### Problem
Word for word, transcribe all the entries shown below.

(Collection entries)
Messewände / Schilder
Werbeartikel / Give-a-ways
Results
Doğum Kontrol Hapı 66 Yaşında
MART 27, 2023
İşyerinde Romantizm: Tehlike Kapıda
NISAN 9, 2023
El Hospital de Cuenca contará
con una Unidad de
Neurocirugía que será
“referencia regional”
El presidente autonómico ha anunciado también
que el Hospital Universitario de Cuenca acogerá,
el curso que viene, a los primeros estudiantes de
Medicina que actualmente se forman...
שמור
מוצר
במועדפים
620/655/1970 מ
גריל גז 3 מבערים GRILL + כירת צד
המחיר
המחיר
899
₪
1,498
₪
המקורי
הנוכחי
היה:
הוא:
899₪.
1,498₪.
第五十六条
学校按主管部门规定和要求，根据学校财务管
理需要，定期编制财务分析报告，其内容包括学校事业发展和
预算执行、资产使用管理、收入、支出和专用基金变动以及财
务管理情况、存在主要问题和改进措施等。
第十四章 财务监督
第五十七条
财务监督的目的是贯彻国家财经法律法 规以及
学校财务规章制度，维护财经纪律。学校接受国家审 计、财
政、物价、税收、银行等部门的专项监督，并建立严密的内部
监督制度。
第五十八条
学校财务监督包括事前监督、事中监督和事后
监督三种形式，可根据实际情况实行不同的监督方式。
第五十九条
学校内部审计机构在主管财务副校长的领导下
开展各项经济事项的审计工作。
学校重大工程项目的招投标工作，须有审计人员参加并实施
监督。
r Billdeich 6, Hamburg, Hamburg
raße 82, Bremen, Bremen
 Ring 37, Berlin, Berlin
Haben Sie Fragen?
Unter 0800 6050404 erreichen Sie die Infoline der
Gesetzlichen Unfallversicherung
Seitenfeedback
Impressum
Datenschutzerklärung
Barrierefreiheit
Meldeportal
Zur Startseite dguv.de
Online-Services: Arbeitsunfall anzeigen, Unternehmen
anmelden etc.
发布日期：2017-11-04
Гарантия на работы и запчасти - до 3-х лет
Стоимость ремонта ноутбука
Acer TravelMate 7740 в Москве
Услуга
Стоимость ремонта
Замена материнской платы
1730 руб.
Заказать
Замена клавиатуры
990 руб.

### Task answer
Messewände / Schilder
Werbeartikel / Give-a-ways
Results
Doğum Kontrol Hapı 66 Yaşında
MART 27, 2023
İşyerinde Romantizm: Tehlike Kapıda
NISAN 9, 2023
El Hospital de Cuenca contará
con una Unidad de
Neurocirugía que será
“referencia regional”
El presidente autonómico ha anunciado también
que el Hospital Universitario de Cuenca acogerá,
el curso que viene, a los primeros estudiantes de
Medicina que actualmente se forman...
שמור
מוצר
במועדפים
620/655/1970 מ
גריל גז 3 מבערים GRILL + כירת צד
המחיר
המחיר
899
₪
1,498
₪
המקורי
הנוכחי
היה:
הוא:
899₪.
1,498₪.
第五十六条
学校按主管部门规定和要求，根据学校财务管
理需要，定期编制财务分析报告，其内容包括学校事业发展和
预算执行、资产使用管理、收入、支出和专用基金变动以及财
务管理情况、存在主要问题和改进措施等。
第十四章 财务监督
第五十七条
财务监督的目的是贯彻国家财经法律法 规以及
学校财务规章制度，维护财经纪律。学校接受国家审 计、财
政、物价、税收、银行等部门的专项监督，并建立严密的内部
监督制度。
第五十八条
学校财务监督包括事前监督、事中监督和事后
监督三种形式，可根据实际情况实行不同的监督方式。
第五十九条
学校内部审计机构在主管财务副校长的领导下
开展各项经济事项的审计工作。
学校重大工程项目的招投标工作，须有审计人员参加并实施
监督。
r Billdeich 6, Hamburg, Hamburg
raße 82, Bremen, Bremen
 Ring 37, Berlin, Berlin
Haben Sie Fragen?
Unter 0800 6050404 erreichen Sie die Infoline der
Gesetzlichen Unfallversicherung
Seitenfeedback
Impressum
Datenschutzerklärung
Barrierefreiheit
Meldeportal
Zur Startseite dguv.de
Online-Services: Arbeitsunfall anzeigen, Unternehmen
anmelden etc.
发布日期：2017-11-04
Гарантия на работы и запчасти - до 3-х лет
Стоимость ремонта ноутбука
Acer TravelMate 7740 в Москве
Услуга
Стоимость ремонта
Замена материнской платы
1730 руб.
Заказать
Замена клавиатуры
990 руб.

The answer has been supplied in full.